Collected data
--------------------------------------------------
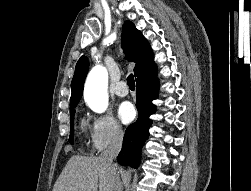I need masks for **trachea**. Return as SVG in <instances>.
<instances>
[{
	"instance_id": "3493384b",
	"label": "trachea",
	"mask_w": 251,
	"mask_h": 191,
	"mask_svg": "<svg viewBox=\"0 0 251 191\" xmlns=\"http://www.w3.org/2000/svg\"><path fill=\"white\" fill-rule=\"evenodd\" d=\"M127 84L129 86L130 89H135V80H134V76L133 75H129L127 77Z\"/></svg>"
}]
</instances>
--------------------------------------------------
**Task description:**
Leave out the pictures and retype every line above exactly.

**Response:**
I need masks for **trachea**. Return as SVG in <instances>.
<instances>
[{
	"instance_id": "3493384b",
	"label": "trachea",
	"mask_w": 251,
	"mask_h": 191,
	"mask_svg": "<svg viewBox=\"0 0 251 191\" xmlns=\"http://www.w3.org/2000/svg\"><path fill=\"white\" fill-rule=\"evenodd\" d=\"M127 84L129 86L130 89H135V80H134V76L133 75H129L127 77Z\"/></svg>"
}]
</instances>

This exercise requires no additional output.